It’s cold, icy and snowy in much of the country. Salt has been the mainstay of road de-icing, until now, that is.
Modern Farmer says the by-products of mozzarella and provolone may save the day, at least in Wisconsin.
Cheese brine, the waste product of cheese making, as an adjunct to salt, saves dairies money, saves governments money and reduces environmental degradation.
The first dairy to donate the county its brine saved $30,000—turning a waste disposal problem into a product. And it can save municipalities, too. The first year Polk County used the brine, it saved $40,000 it would have spent on rock salt. Cheese brine could also be offer a greener alternative to salt, which can pollute drinking water and erode soil.

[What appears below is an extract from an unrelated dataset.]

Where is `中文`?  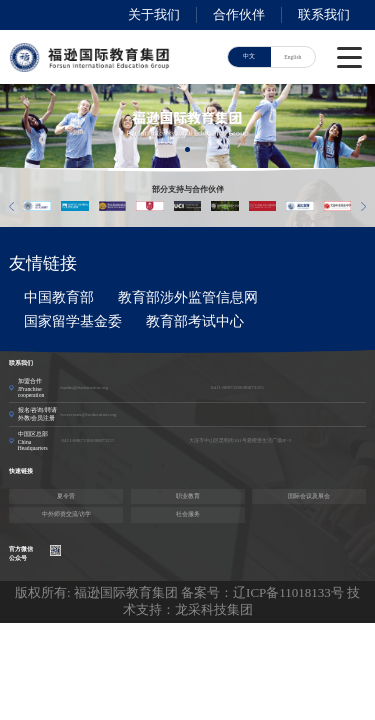 中文 is located at coordinates (249, 56).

There are two benefits to brine: first, coating the road salt in brine keeps it from bouncing off the roads. Nearly 30 percent of dry salt bounces off the roads. Second, “regular salt brine freezes at six below zero, but cheese brine doesn’t freeze up until 21 below,” Modern Farmer reports.
But then there is the odor, which does have some fans, who ask, “What’s not to like about mozzarella?” Others aren’t so complimentary, comparing it to curdled milk. The odor comes from the little bits of cheese still in the brine that also adds to the brine’s effectiveness.
The use of cheese brine begs other questions. How far away can a load of brine be carried before transportation costs outweigh benefits and savings? Can we all get used to the smell of cheese as part of winter? Will it track into our homes and make them smell like cheese? Are there other brines, say from pickles, or products that might work equally well? As to the last question, Milwaukee has tried some unsuccessful alternatives, such as beet juice.
The Strategic Sustainability Consulting blog recommends consumers try alfalfa meal, which it says is available from nurseries. It also recommends, GreenIceMelt.com which sells environmentally-friendly de-icer products including Happy Paws for the pet lovers among us; Salt hurts pet paws, too.